Y: torch.Tensor = forward(X1=X1, X2=X2)

Call the `thoad.backward` function to compute the partial derivatives of order *o* w.r.t. inputs $\normalsize \left( \text{i.e. } \;\; \frac{\normalsize \delta^{\otimes o} \; Y}{\normalsize \bigotimes_{i=1}^{o} \delta X_i} \right)$. This will aggregate 2 new attributes to the input tensors, `hgrad`and `hdata`.


`thoad.backward` takes the following argumntes.

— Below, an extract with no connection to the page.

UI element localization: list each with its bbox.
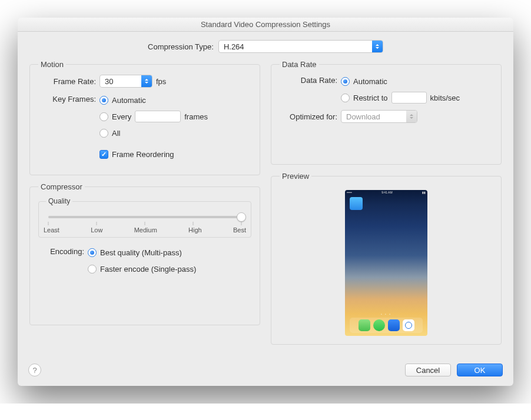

* `tensor: torch.Tensor`: Output tensor (must have `requires_grad=True` and a `grad_fn`); root to differentiate from.
* `order: int`: Positive derivative order $o \ge 1$.
* `gradient: Optional[torch.Tensor] = None`: (Optional) Upstream seed with same shape as `tensor`; for $o=1$ performs a VJP; if `None`, uses the identity seed.
* `crossings: bool = False`: (Optional) If `True`, computes mixed partials across different terminal tensors (cross-terminal derivatives).
* `groups: Optional[Iterable[Iterable[torch.Tensor]]] = None`: (Optional) Terminal groups that allow mixed partials only **within** each group; mutually exclusive with `crossings=True`.
* `keep_batch: bool = False`: (Optional) Controls whether mutually independent dimensions (detected via **Indeps**) are explicitly regularized. If `True`, unified batch-independent dimensions remain unified in the resulting `hgrad`/`hdata` shapes.
* `keep_schwarz: bool = False`: (Optional) Controls whether variable-order symmetries (detected via **VPerm**) are resolved or preserved. If `True`, derivatives that are symmetric under Schwarz theorem remain stored as permuted references rather than expanded tensors.

In [7]:
# execute auto-differentiation from Y tensor
o: int = 2
backward(tensor=Y, order=o)

<thoad.user.interface.Controller at 0x19058e23bc0>

Access the newly included attributes to get the derivatives w.r.t. input tensors.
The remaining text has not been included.